Читаем The Mirror and the Light полностью

As the duke stands up, he stands up too. The servants flatten themselves against the wall. There is a red blink in the corner of his eye. There is the knife at his heart: cold under his coat, ready in its sheath, and his hand moves to it, as if it acts by its own will.

But Gardiner steps between them. ‘No fists today, my lords.’

Fists? he thinks. You don’t know me. I could carve him like a goose, before you were out of your seat.

Smiling as if it were a ladies’ bowling match, Gardiner flings his hands in the air. ‘Well, my lord Norfolk, if you must leave us, you are a busy man.’ He smiles. ‘We will give your dinner to the poor.’


When the duke has made his noisy exit, shouting for his guard and his bargemen, they sit down again, and Stephen reaches across the table and pats his arm.

‘Say it, Stephen.’ He is glum. ‘“Cromwell, you forget yourself, we’re not in Putney now.”’

Stephen signals for the wine jug. ‘Insult is a fine art. I wondered for a moment if he knew who Pandar was. I thought you might have been too subtle.’

‘No, not today,’ he says. ‘I’m not feeling subtle at all. Forgive me. I see we must make efforts towards each other, and I can do better, and will. I am sure I have things you want, where I could oblige you, and there are things I want –’

‘You want Barnes let out,’ Gardiner says. ‘Is he reformable, do you think? I am always sorry to see a Cambridge man go into the fire. I spoke for him, you remember, years back, when he came before Wolsey.’

‘If you say so.’

‘Otherwise he would have gone straight to the Tower. Which would have saved time, I suppose. I see no good he has brought to England, for all his traffic as ambassador. The king repents him that Barnes was ever employed.’

They bring in pickled greens, and pears in an aromatic syrup, and quince marmalade. Stephen says, ‘Norfolk is precipitate, but he is right. Don’t you feel the wind changing? You told the king that without the Germans he was destitute of friends. And that was true. But once the alliance melts away, Henry will be courted again, by France and Emperor both.’

‘I do not understand how Norfolk thinks he can see the future. When usually he cannot see the end of his nose.’

‘You forget, it is only weeks since he was in France himself. I believe that François made overtures of friendship that were – I will not say hidden – but they were private. Entrusted to the duke, but not to you.’

So, he says.

‘I know you have people of yours in every man’s service, at home and abroad. I know they are spying and prying and copying and purloining from chests and thieving keys. I have suffered from them in my own house.’

‘As I have suffered, Stephen. From your men.’

‘But you are not omniscient. Nor are you omnipresent. Have you been thinking you were? Did you think you were God?’

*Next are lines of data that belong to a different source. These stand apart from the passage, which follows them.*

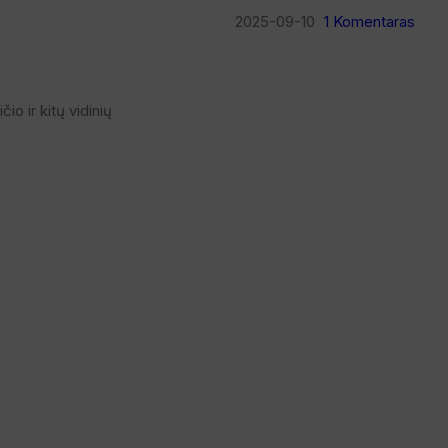
2025-09-10
1 Komentaras
io ir kitų vidinių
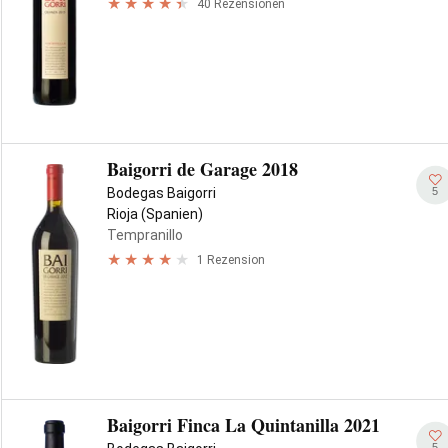
40 Rezensionen
Baigorri de Garage 2018
5
Bodegas Baigorri
Rioja (Spanien)
Tempranillo
1 Rezension
Baigorri Finca La Quintanilla 2021
5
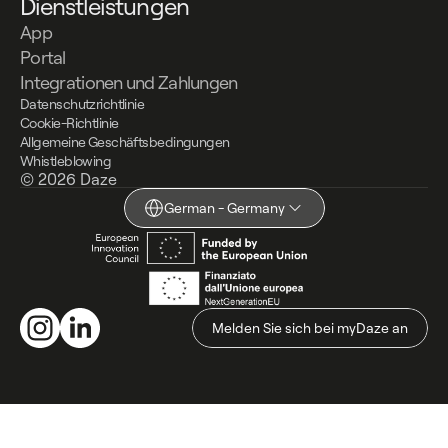
Dienstleistungen
App
Portal
Integrationen und Zahlungen
Datenschutzrichtlinie
Cookie-Richtlinie
Allgemeine Geschäftsbedingungen
Whistleblowing
© 2026 Daze
German - Germany
Melden Sie sich bei myDaze an
Melden Sie sich bei myDaze an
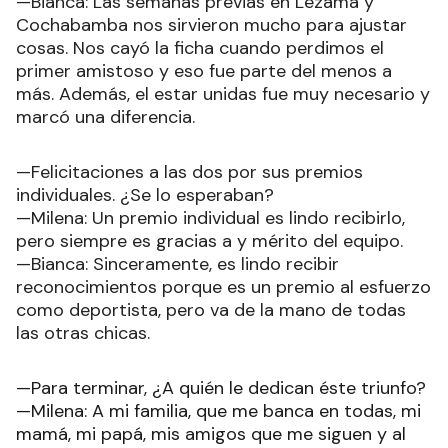
—Bianca: Las semanas previas en Lezama y
Cochabamba nos sirvieron mucho para ajustar
cosas. Nos cayó la ficha cuando perdimos el
primer amistoso y eso fue parte del menos a
más. Además, el estar unidas fue muy necesario y
marcó una diferencia.
—Felicitaciones a las dos por sus premios
individuales. ¿Se lo esperaban?
—Milena: Un premio individual es lindo recibirlo,
pero siempre es gracias a y mérito del equipo.
—Bianca: Sinceramente, es lindo recibir
reconocimientos porque es un premio al esfuerzo
como deportista, pero va de la mano de todas
las otras chicas.
—Para terminar, ¿A quién le dedican éste triunfo?
—Milena: A mi familia, que me banca en todas, mi
mamá, mi papá, mis amigos que me siguen y al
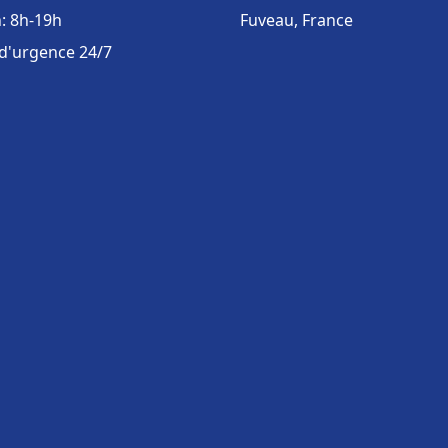
: 8h-19h
Fuveau, France
 d'urgence 24/7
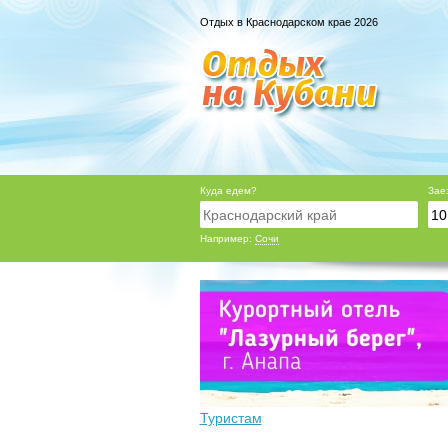
Отдых в Краснодарском крае 2026
Куда едем?
Зае
Например:
Сочи
Туристам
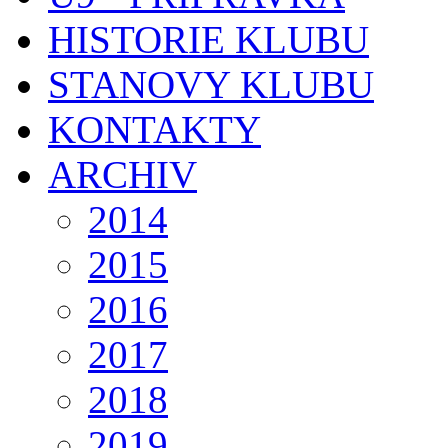
HISTORIE KLUBU
STANOVY KLUBU
KONTAKTY
ARCHIV
2014
2015
2016
2017
2018
2019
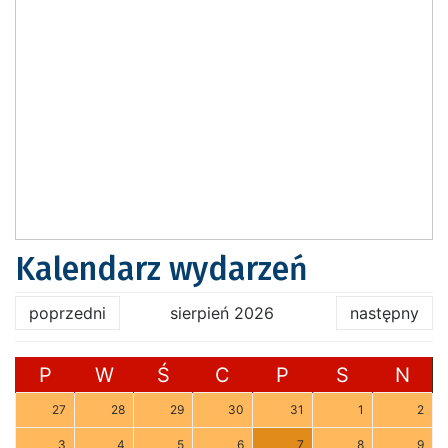
Kalendarz wydarzeń
poprzedni
sierpień 2026
następny
P
W
Ś
C
P
S
N
27
28
29
30
31
1
2
3
4
5
6
7
8
9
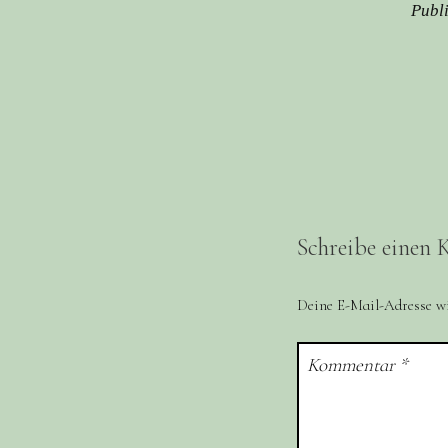
Publ
Schreibe einen
Deine E-Mail-Adresse wir
Kommentar
*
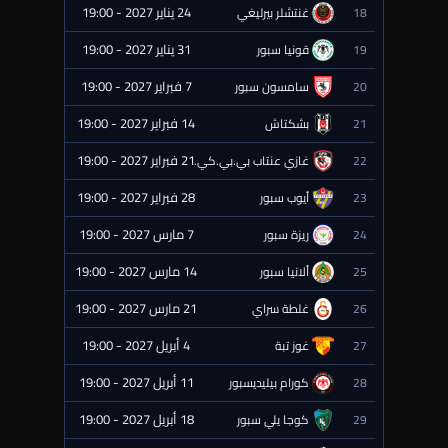
24 يناير 2027 - 19:00
18
غنتشلر بيرليغي
⏰ قادمة
31 يناير 2027 - 19:00
19
قونيا سبور
⏰ قادمة
7 فبراير 2027 - 19:00
20
سامسون سبور
⏰ قادمة
14 فبراير 2027 - 19:00
21
بشكتاش
⏰ قادمة
21 فبراير 2027 - 19:00
22
غازي عنتاب بي.بي.كي.
⏰ قادمة
28 فبراير 2027 - 19:00
23
أيوب سبور
⏰ قادمة
7 مارس 2027 - 19:00
24
ريزة سبور
⏰ قادمة
14 مارس 2027 - 19:00
25
ألانيا سبور
⏰ قادمة
21 مارس 2027 - 19:00
26
غلطة سراي
⏰ قادمة
4 أبريل 2027 - 19:00
27
غوز تبة
⏰ قادمة
11 أبريل 2027 - 19:00
28
كورام بيليديسبور
⏰ قادمة
18 أبريل 2027 - 19:00
29
كوجا يلي سبور
⏰ قادمة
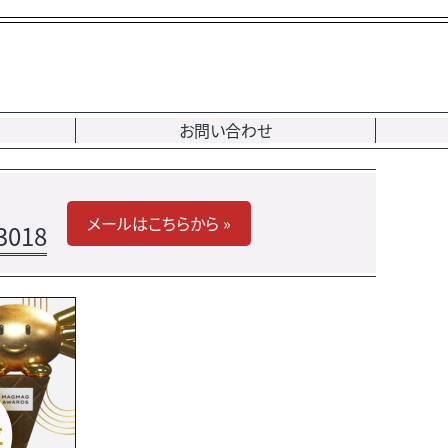
お問い合わせ
メールはこちらから »
3018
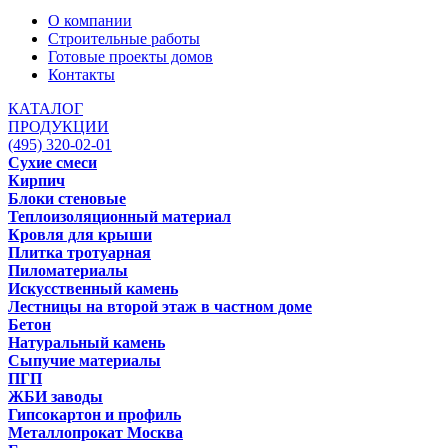
О компании
Строительные работы
Готовые проекты домов
Контакты
КАТАЛОГ
ПРОДУКЦИИ
(495) 320-02-01
Сухие смеси
Кирпич
Блоки стеновые
Теплоизоляционный материал
Кровля для крыши
Плитка тротуарная
Пиломатериалы
Искусственный камень
Лестницы на второй этаж в частном доме
Бетон
Натуральный камень
Сыпучие материалы
ПГП
ЖБИ заводы
Гипсокартон и профиль
Металлопрокат Москва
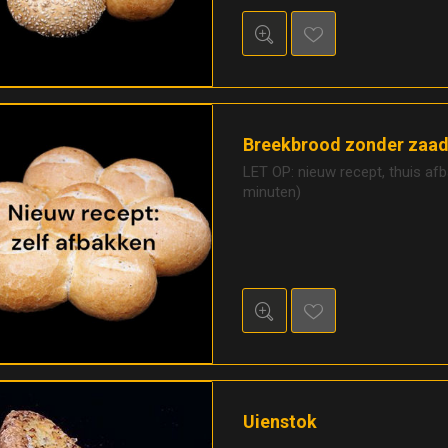
Breekbrood zonder zaa
LET OP: nieuw recept, thuis af
minuten)
Uienstok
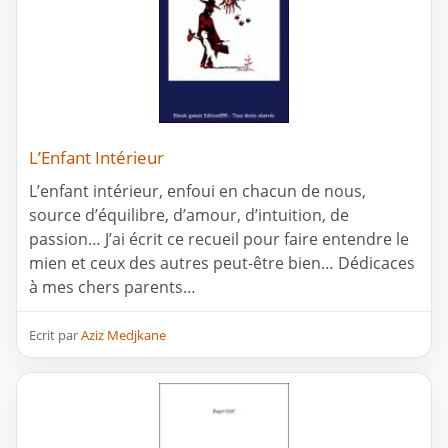
L’Enfant Intérieur
L’enfant intérieur, enfoui en chacun de nous,
source d’équilibre, d’amour, d’intuition, de
passion… J’ai écrit ce recueil pour faire entendre le
mien et ceux des autres peut-être bien… Dédicaces
à mes chers parents…
Ecrit par
Aziz Medjkane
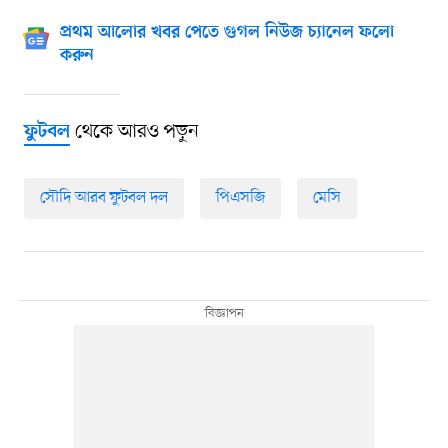
প্রথম আলোর খবর পেতে গুগল নিউজ চ্যানেল ফলো
করুন
থেকে আরও পড়ুন
ফুটবল
সৌদি আরব ফুটবল দল
পিএসজি
মেসি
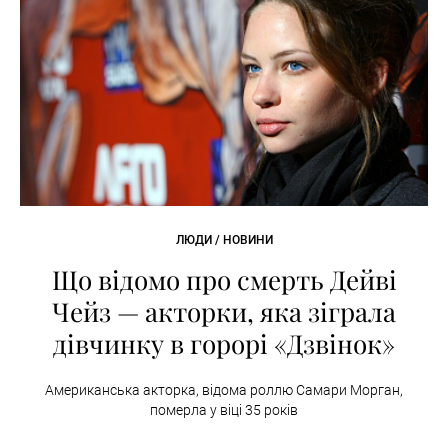
ЛЮДИ / НОВИНИ
Що відомо про смерть Дейві
Чейз — акторки, яка зіграла
дівчинку в горорі «Дзвінок»
Американська акторка, відома роллю Самари Морган,
померла у віці 35 років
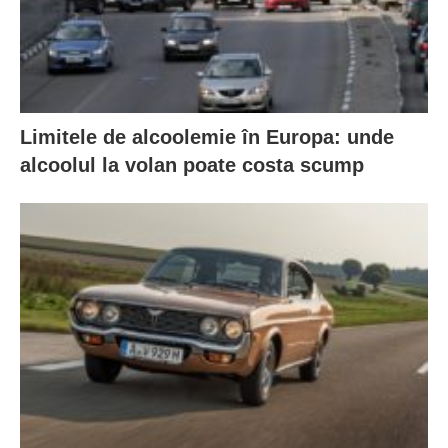
Limitele de alcoolemie în Europa: unde
alcoolul la volan poate costa scump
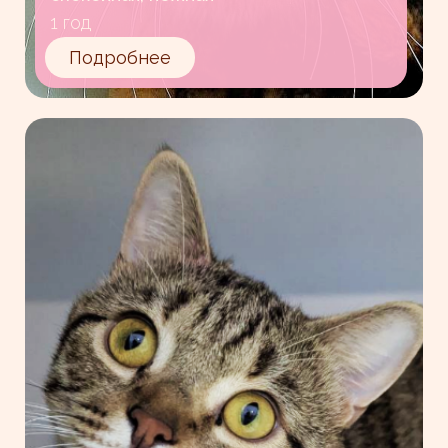
1 год
Подробнее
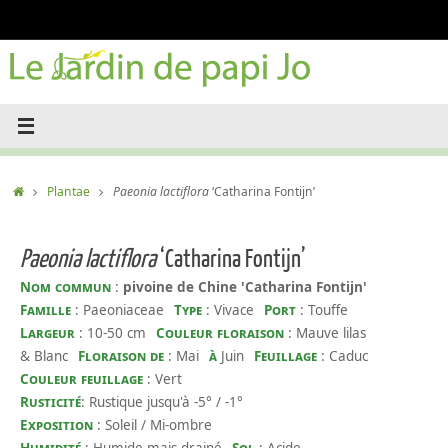
Passer
au
contenu
Accueil
Plantae
Paeonia lactiflora
‘Catharina Fontijn’
Paeonia lactiflora
‘Catharina Fontijn’
Nom commun
:
pivoine de Chine 'Catharina Fontijn'
Famille
: Paeoniaceae
Type
: Vivace
Port
: Touffe
Largeur
: 10-50 cm
Couleur floraison
: Mauve lilas
& Blanc
Floraison de
: Mai
à
Juin
Feuillage
: Caduc
Couleur feuillage
: Vert
Rusticité
: Rustique jusqu'à -5° / -1°
Exposition
: Soleil / Mi-ombre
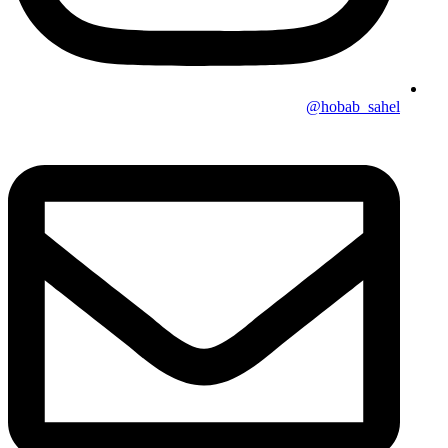
hobab_sahel@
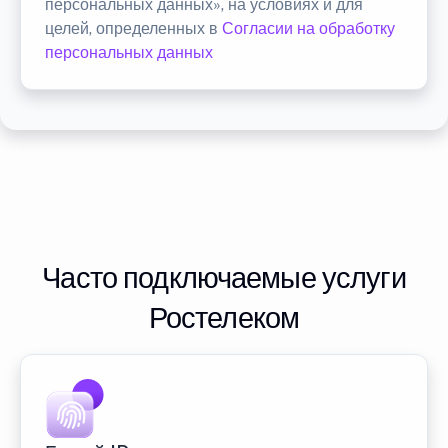
персональных данных», на условиях и для
целей, определенных в
Согласии на обработку
персональных данных
Часто подключаемые услуги
Ростелеком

‘No,’ he says. ‘God’s spy.’

‘Then spy out the facts,’ Stephen says. ‘If the king believes he does not need the friendship of Cleves, then considering his intractable dislike of the lady, there is only one course, which is to work out how to free him.’

He pushes his glass away. Like Norfolk, but less hastily, he extracts himself from the table linen. Gardiner is no fool. A demon, but no fool. ‘Good marmalade,’ he says. ‘I think it is Lady Lisle’s recipe? The king often praises it.’

‘She sends it to us all,’ Gardiner says, as if excusing himself.

‘To all those she wishes to please. Does she wrap letters around it?’

Gardiner looks at him with appreciation. ‘By God, nothing gets by you, does it? Not even the preserves.’ He sighs. ‘Thomas, we both know what it is to serve this king. We know it is impossible. The question is, who can best endure impossibility? You have never lost his favour. I have lost it many times. And yet –’

‘And yet here you are. Looking to be back on the council.’

Stephen ushers him out: the open air. ‘You know what the king wants. That we should sink our differences in service to him. That we should declare ourselves entire perfect friends.’

They touch palms, coldly. As he runs down the steps to the wharf, Stephen calls, ‘Cromwell? Mind your back.’


It is a raw day of splintering sunlight, the first sign of the season changing. His barge takes him back across the river. On his flag, little black birds flutter: the cardinal’s choughs, dancing about their pole.

His bargemaster says, ‘We saw the duke’s barge, and we said, by the Mass, pity my lord – Norfolk and Gardiner, both?’

He says, ‘I feel to my master the king as I do to Christ, hanging between two thieves.’

He takes off his glove, slides a hand inside his garments. When his hand appears again, his knife is in it. ‘Christophe?’ he says. ‘This is yours now. Try not to use it.’

Christophe turns the knife over in his hands. ‘I shall stand taller for owning it. Why do you part with it now?’

‘Because I almost stuck it in Norfolk.’ From his crew, a subdued cheer. ‘You can tell Mr Sadler I have surrendered it.’ Rafe wanted me to grow up, he thinks, before I grow old.